From July 2007, he has been an advance scout in Red Star, and his duties mainly included scouting opponents' players and tactics.

===Red Star Belgrade===
After Milorad Kosanović's resignation on 9 November 2007, Janković was appointed as new head coach of Red Star. Yet, after failing to earn a title in the national championship or in the national cup, he was dismissed on 11 June 2008, to be replaced by Zdeněk Zeman.

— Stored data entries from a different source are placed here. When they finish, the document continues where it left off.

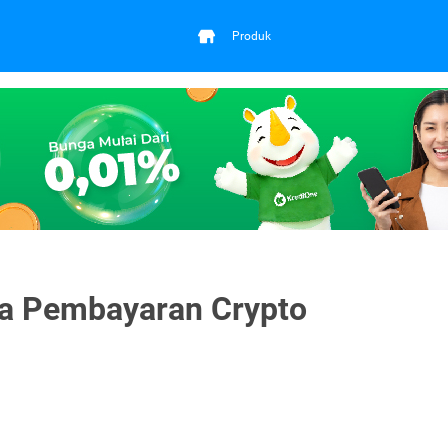
Produk
a Pembayaran Crypto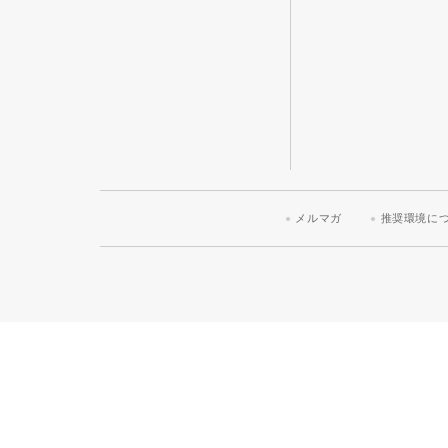
メルマガ
推奨環境に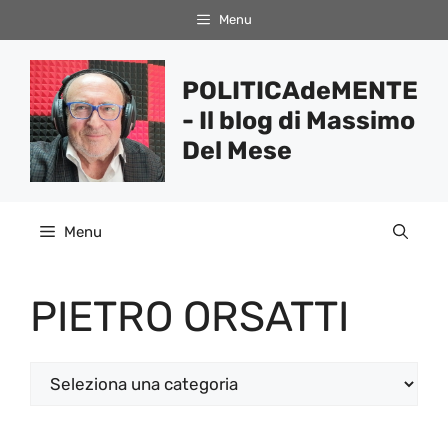
Vai
Menu
al
contenuto
POLITICAdeMENTE
- Il blog di Massimo
Del Mese
Menu
PIETRO ORSATTI
Categorie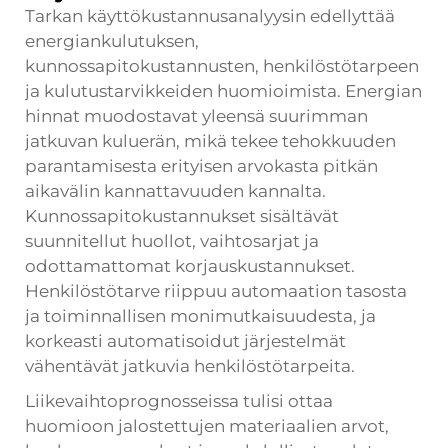
Tarkan käyttökustannusanalyysin edellyttää
energiankulutuksen,
kunnossapitokustannusten, henkilöstötarpeen
ja kulutustarvikkeiden huomioimista. Energian
hinnat muodostavat yleensä suurimman
jatkuvan kuluerän, mikä tekee tehokkuuden
parantamisesta erityisen arvokasta pitkän
aikavälin kannattavuuden kannalta.
Kunnossapitokustannukset sisältävät
suunnitellut huollot, vaihtosarjat ja
odottamattomat korjauskustannukset.
Henkilöstötarve riippuu automaation tasosta
ja toiminnallisen monimutkaisuudesta, ja
korkeasti automatisoidut järjestelmät
vähentävät jatkuvia henkilöstötarpeita.
Liikevaihtoprognosseissa tulisi ottaa
huomioon jalostettujen materiaalien arvot,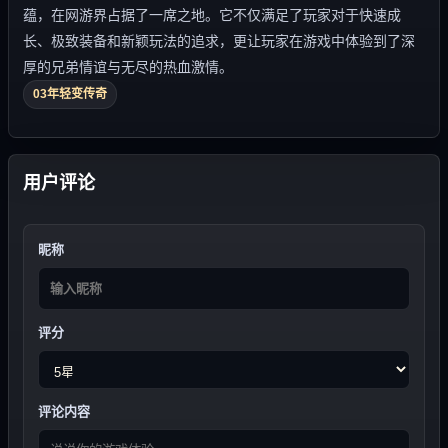
蕴，在网游界占据了一席之地。它不仅满足了玩家对于快速成
长、极致装备和新颖玩法的追求，更让玩家在游戏中体验到了深
厚的兄弟情谊与无尽的热血激情。
03年轻变传奇
用户评论
昵称
评分
评论内容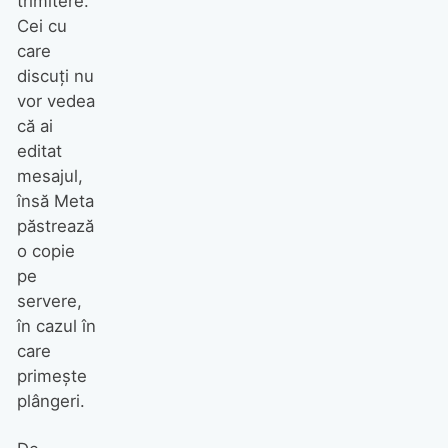
trimitere.
Cei cu
care
discuți nu
vor vedea
că ai
editat
mesajul,
însă Meta
păstrează
o copie
pe
servere,
în cazul în
care
primește
plângeri.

Janković has since been appointed head of the Red Star Belgrade Football School.

===Lokeren===
On 6 April 2009 he was named the new SC Lokeren coach, the Serbian signed him until June 2010 and replaced Georges Leekens. On 25 October 2009 Janković was fired after a series of bad results.

===China===
He was appointed coach of the China Olympic team on 2021, but China did not take any major competition save for the friendly Dubai Cup, where China won one and lost two other matches. He was named the U-23 team coach for the 2022 Asian Games.

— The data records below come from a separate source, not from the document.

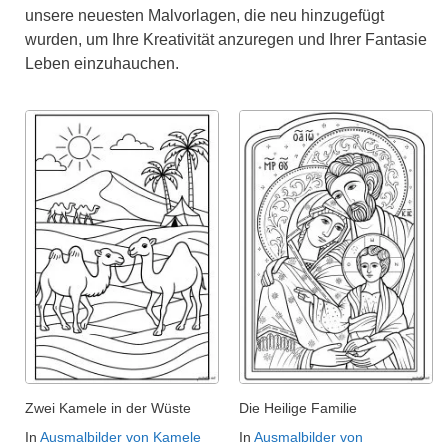
unsere neuesten Malvorlagen, die neu hinzugefügt
wurden, um Ihre Kreativität anzuregen und Ihrer Fantasie
Leben einzuhauchen.
Zwei Kamele in der Wüste
Die Heilige Familie
In
Ausmalbilder von Kamele
In
Ausmalbilder von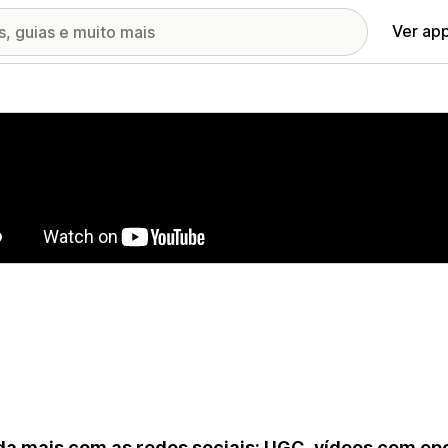
Ver ap
ia de imagens em destaque
a mais com as redes sociais: UGC, vídeos com o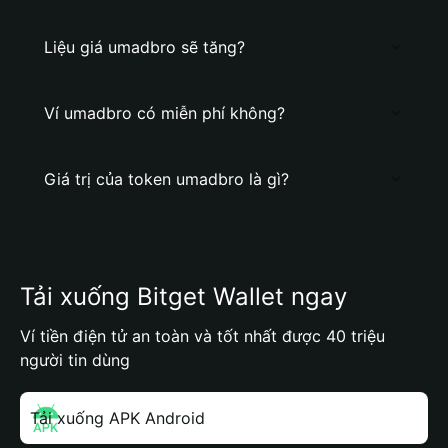
Liệu giá umadbro sẽ tăng?
Ví umadbro có miễn phí không?
Giá trị của token umadbro là gì?
Tải xuống Bitget Wallet ngay
Ví tiền điện tử an toàn và tốt nhất được 40 triệu
người tin dùng
Tải xuống APK Android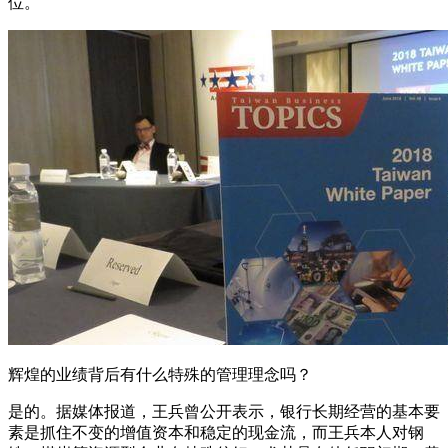
位。
辉煌的业绩背后有什么特殊的管理理念吗？
是的。据媒体报道，王兵曾公开表示，银行长期经营的基本要
素是抓住不变的增值资本和稳定的现金流，而王兵本人对钢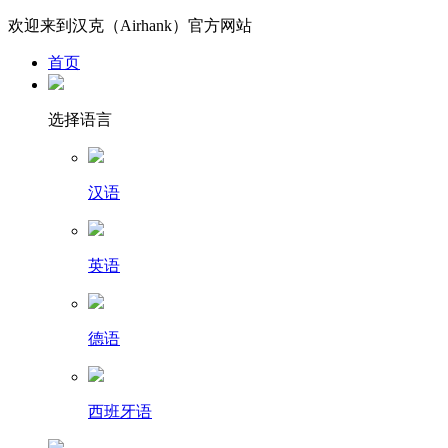
欢迎来到汉克（Airhank）官方网站
首页
选择语言
汉语
英语
德语
西班牙语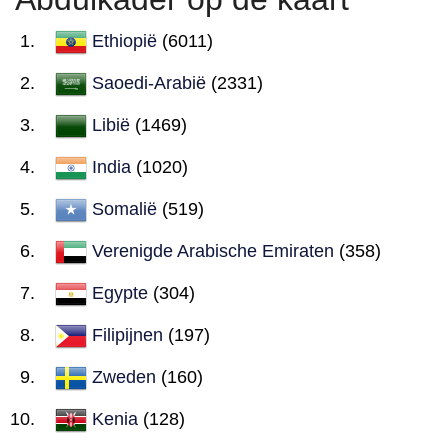
Ethiopië
(6011)
Saoedi-Arabië
(2331)
Libië
(1469)
India
(1020)
Somalië
(519)
Verenigde Arabische Emiraten
(358)
Egypte
(304)
Filipijnen
(197)
Zweden
(160)
Kenia
(128)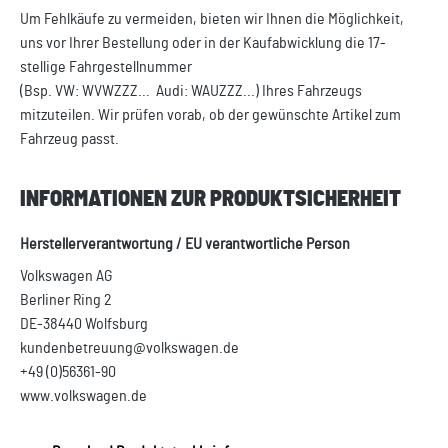
Um Fehlkäufe zu vermeiden, bieten wir Ihnen die Möglichkeit,
uns vor Ihrer Bestellung oder in der Kaufabwicklung die 17-
stellige Fahrgestellnummer
(Bsp. VW: WVWZZZ... Audi: WAUZZZ...) Ihres Fahrzeugs
mitzuteilen. Wir prüfen vorab, ob der gewünschte Artikel zum
Fahrzeug passt.
INFORMATIONEN ZUR PRODUKTSICHERHEIT
Herstellerverantwortung / EU verantwortliche Person
Volkswagen AG
Berliner Ring 2
DE-38440 Wolfsburg
kundenbetreuung@volkswagen.de
+49 (0)56361-90
www.volkswagen.de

He was named interim coach of the China senior team for the 2022 EAFF E-1 Football Championship held in Japan. During the tournament, with most of the squad made up of just under-23 players, China only registered a win and a goal, both against Hong Kong in a 1–0 win by Tan Long's. However, his China did gain an encouraging goalless draw against Japan away, which was the first time in 12 years that China did not lose to Japan in Japanese soil.

On 24 February 2023, he was appointed new head coach of China. At the 2023 AFC Asian Cup, he led China to its worst ever performance in their history, failing to score a single goal and won only two points at the group stages. Following Syria's 1–0 win over India, China were eliminated from the competition. Janković received significant criticism for his strategy, his choice in the selection, and his questionable options, which contributed to China's inability to score a single goal in the tournament and resulted in their eventual elimination. The same day, it was reported that he was fired from the position as coach of China, and had returned to his homeland for vacation, although the final decision remained to be seen. It was later confirmed that Janković's contract would not be extended following the failure in Qatar on 31 January 2024, and he was dismissed from the position.

===Manager===

Managerial record by team and tenure
| Team | From | To | Record |  |  |  |  |
| P | W | D | L | Win % |
| Red Star Belgrade | November 2007 | June 2008 | 24 | 16 | 6 | 2 | 066.67 |
| SC Lokeren | April 2009 | October 2009 | 17 | 5 | 2 | 10 | 029.41 |
| Serbia U21 | November 2010 | December 2012 | 15 | 7 | 4 | 4 | 046.67 |
| Red Star Belgrade | August 2012 | March 2013 | 23 | 14 | 2 | 7 | 060.87 |
| Mechelen | May 2014 | September 2016 | 88 | 35 | 23 | 30 | 039.77 |
| Standard Liège | September 2016 | April 2017 | 35 | 9 | 16 | 10 | 025.71 |
| Mechelen | November 2017 | January 2018 | 10 | 3 | 1 | 6 | 030.00 |
| China U20 | January 2019 | December 2020 | 5 | 2 | 2 | 1 | 040.00 |
| China U23 | January 2022 | February 2023 | 2 | 1 | 0 | 1 | 050.00 |
| China | February 2023 | January 2024 | 17 | 5 | 5 | 7 | 029.41 |
| Total |  |  | 236 | 97 | 61 | 78 | 041.10 |

==Personal life==
Aleksandar is married and has two children. His father is a notable Serbian sports journalist Dobrivoje "Bobi" Janković (1937–2022). He has been dubbed as "Serbian Mourinho" due to Dejan Andjus criticism about him.